The focus on the death in custody thing is therefore a massive societal cop-out to avoid having to deal with all the problems you listed, which would actually require the entire society to look inwards, whereas the narrow "death in custody" thing allows us to assign blame for one profession for the whole problem. A black person dies in custody and we all tut-tut and say "someone" should do something about that. Someone who isn't us, basically. So the media fixation on that one thing actually serves to sweep those bigger problems you mentioned under the rug, by focusing on the idea that law enforcement are just big meanies, and that's the entire problem.
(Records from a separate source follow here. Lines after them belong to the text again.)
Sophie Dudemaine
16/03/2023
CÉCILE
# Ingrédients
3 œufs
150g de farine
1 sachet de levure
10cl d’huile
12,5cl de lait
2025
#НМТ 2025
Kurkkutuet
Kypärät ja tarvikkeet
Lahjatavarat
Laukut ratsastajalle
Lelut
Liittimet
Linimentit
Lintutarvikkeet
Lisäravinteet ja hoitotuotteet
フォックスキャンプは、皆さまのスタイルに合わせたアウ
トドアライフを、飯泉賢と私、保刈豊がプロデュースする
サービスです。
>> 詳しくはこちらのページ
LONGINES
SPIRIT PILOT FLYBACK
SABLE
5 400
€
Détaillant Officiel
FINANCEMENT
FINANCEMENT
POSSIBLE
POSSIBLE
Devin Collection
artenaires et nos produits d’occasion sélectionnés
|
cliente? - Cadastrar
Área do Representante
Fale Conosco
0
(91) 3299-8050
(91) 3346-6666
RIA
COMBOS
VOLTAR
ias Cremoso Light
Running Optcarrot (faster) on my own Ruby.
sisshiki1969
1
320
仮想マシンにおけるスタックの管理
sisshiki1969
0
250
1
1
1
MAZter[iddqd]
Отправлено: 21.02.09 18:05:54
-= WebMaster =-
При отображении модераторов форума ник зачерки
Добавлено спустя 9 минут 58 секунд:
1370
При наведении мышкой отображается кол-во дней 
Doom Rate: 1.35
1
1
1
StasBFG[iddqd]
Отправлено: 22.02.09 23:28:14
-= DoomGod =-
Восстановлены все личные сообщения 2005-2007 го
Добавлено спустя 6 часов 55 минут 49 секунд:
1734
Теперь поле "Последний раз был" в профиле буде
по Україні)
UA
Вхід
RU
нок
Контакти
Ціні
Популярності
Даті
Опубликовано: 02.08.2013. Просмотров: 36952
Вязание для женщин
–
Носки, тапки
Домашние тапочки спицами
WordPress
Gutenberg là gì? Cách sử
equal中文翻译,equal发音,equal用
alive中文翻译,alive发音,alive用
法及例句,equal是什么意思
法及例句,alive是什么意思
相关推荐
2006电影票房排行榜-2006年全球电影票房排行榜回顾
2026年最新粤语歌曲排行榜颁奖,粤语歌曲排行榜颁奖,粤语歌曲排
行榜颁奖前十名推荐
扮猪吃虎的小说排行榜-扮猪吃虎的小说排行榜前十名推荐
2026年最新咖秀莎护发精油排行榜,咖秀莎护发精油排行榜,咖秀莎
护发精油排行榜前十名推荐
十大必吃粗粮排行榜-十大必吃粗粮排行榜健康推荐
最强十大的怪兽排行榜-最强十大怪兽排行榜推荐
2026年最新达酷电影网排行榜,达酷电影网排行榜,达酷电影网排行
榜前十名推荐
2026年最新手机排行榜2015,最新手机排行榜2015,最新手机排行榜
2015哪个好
And that brings up another question. Is the focus on the role of the police overly narrow? Are they to some extent being used as a scapegoat for problems that are in fact the responsibility of society as a whole. It's a convenient cop-out to just say get rid of the police and therefore all problems for black people would go away. While it's obviously horrible that some cops kill black people, the vast majority of black people who are killed are not killed by police, and there may not be a specific reason to think that would get any better without police around.